Progressive legislation
Few nations have embraced this revolution. Most science policy watchers are familiar with the consensus conferences conducted by the Danish Board of Technology and similar participatory activities by the Dutch Rathenau Institute, and other groups in northern and western Europe. However, the United States has lagged in institutionalising this sentiment. Until recently.

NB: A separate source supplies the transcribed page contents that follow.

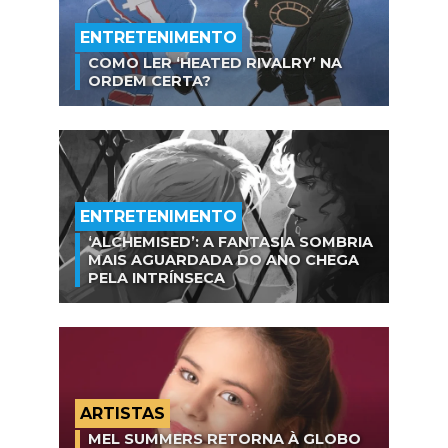
ENTRETENIMENTO
COMO LER ‘HEATED RIVALRY’ NA
ORDEM CERTA?
ENTRETENIMENTO
‘ALCHEMISED’: A FANTASIA SOMBRIA
MAIS AGUARDADA DO ANO CHEGA
PELA INTRÍNSECA
ARTISTAS
MEL SUMMERS RETORNA À GLOBO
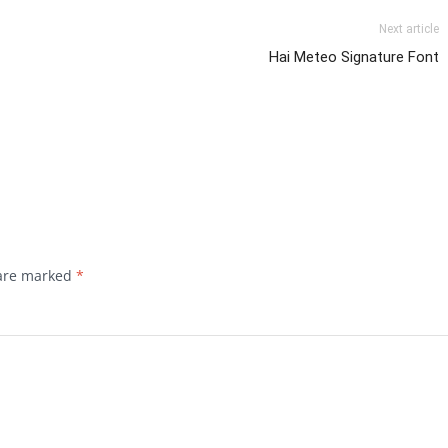
Next article
Hai Meteo Signature Font
 are marked
*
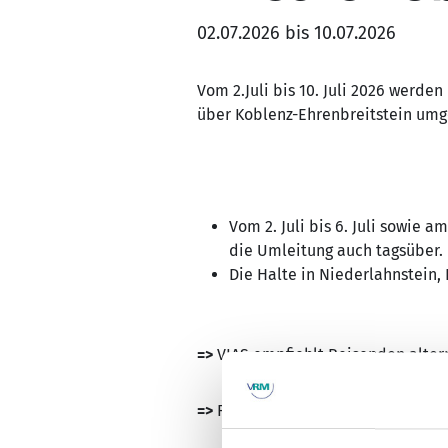
02.07.2026 bis 10.07.2026
Vom 2.Juli bis 10. Juli 2026 werden
über Koblenz-Ehrenbreitstein umge
Vom 2. Juli bis 6. Juli sowie a
die Umleitung auch tagsüber.
Die Halte in Niederlahnstein,
=>
VIAS empfiehlt Reisenden alter
=>
Für die Züge mit Abfahrt 21.57 U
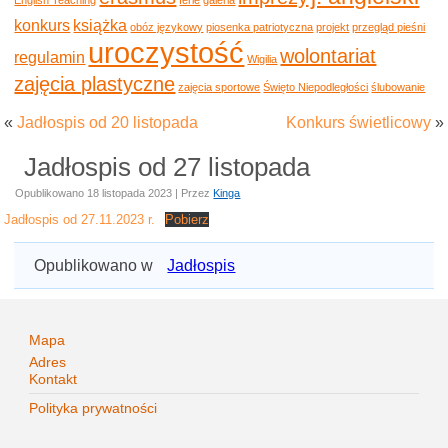
konkurs
książka
obóz językowy
piosenka patriotyczna
projekt
przegląd pieśni
uroczystość
wolontariat
regulamin
Wigilia
zajęcia plastyczne
zajęcia sportowe
Święto Niepodległości
ślubowanie
«
Jadłospis od 20 listopada
Konkurs świetlicowy
»
Jadłospis od 27 listopada
Opublikowano
18 listopada 2023
|
Przez
Kinga
Jadłospis od 27.11.2023 r.
Pobierz
Opublikowano w
Jadłospis
Mapa
Adres
Kontakt
Polityka prywatności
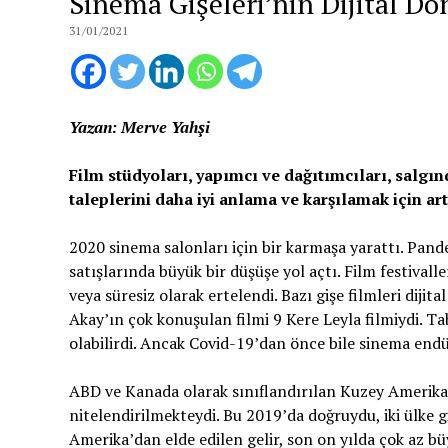
Sinema Gişeleri’nin Dijital 
31/01/2021
Yazan: Merve Yahşi
Film stüdyoları, yapımcı ve dağıtımcıları, salgın
taleplerini daha iyi anlama ve karşılamak için art
2020 sinema salonları için bir karmaşa yarattı. Pand
satışlarında büyük bir düşüşe yol açtı. Film festivaller
veya süresiz olarak ertelendi. Bazı gişe filmleri dijita
Akay’ın çok konuşulan filmi 9 Kere Leyla filmiydi. Ta
olabilirdi. Ancak Covid-19’dan önce bile sinema endü
ABD ve Kanada olarak sınıflandırılan Kuzey Amerika 
nitelendirilmekteydi. Bu 2019’da doğruydu, iki ülke g
Amerika’dan elde edilen gelir, son on yılda çok az 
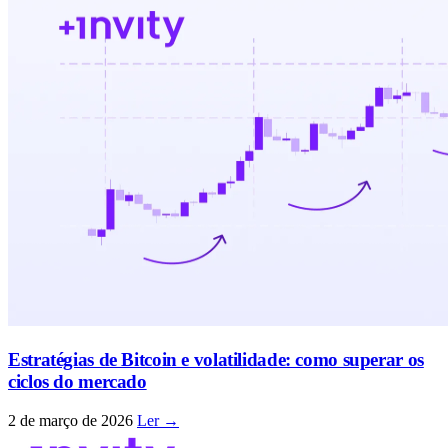
Estratégias de Bitcoin e volatilidade: como superar os
ciclos do mercado
2 de março de 2026
Ler →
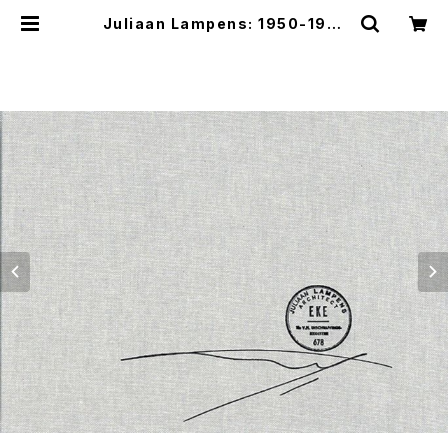
Juliaan Lampens: 1950-1991
New revised and enlarged e
dition | つばさ洋書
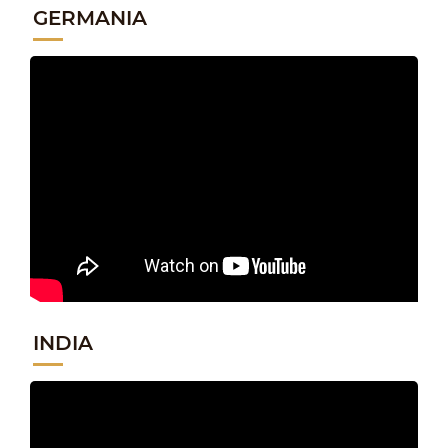
GERMANIA
INDIA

In 2003, the US Congress passed its most progressive science policy law – the 21st Century Nanotechnology R&D Act – which mandated public input into nanotechnology R&D. The US National Science Foundation subsequently funded two Centers for Nanotechnology in Society (CNS) in 2005. Inspired by this same law, in 2008, the CNS at Arizona State University conducted a National Citizens’ Technology Forum (NCTF) on nanotechnology.2
While the NCTF was not the first public deliberation on nanotechnology, it accomplished important political and intellectual goals.
Serious deliberation
Its political importance rests on another analogy from the early American republic, concerning the challenge of creating a government based on the rule of the people across the geography of a continent. While modelled after the consensus conferences from tiny Denmark, the NCTF invented its own kind of federalism by linking through the internet six groups of citizens who deliberated in locations across the US. In their local groups of ten to fifteen, the citizens reflected regional demographics and, in their written reports, some regional concerns. Together, the citizens well represented many dimensions of demographic diversity in the US, and the substantial overlaps among the regional reports could be said to constitute a national perspective.
The intellectual significance of the NCTF was its demonstration that deliberations could be high-quality, despite pathologies that regularly plague such activities. While many small consensus-oriented groups may suppress dissenting opinion, achieve closure because a smaller number of vocal participants carry the day, or conclude with the same perspective as an initial majority without any real thought or change, the NCTF produced a broadly satisfactory process in which individuals were overwhelmingly supportive of their group’s conclusions, and opinions were formed and changed in highly consistent and substantive ways.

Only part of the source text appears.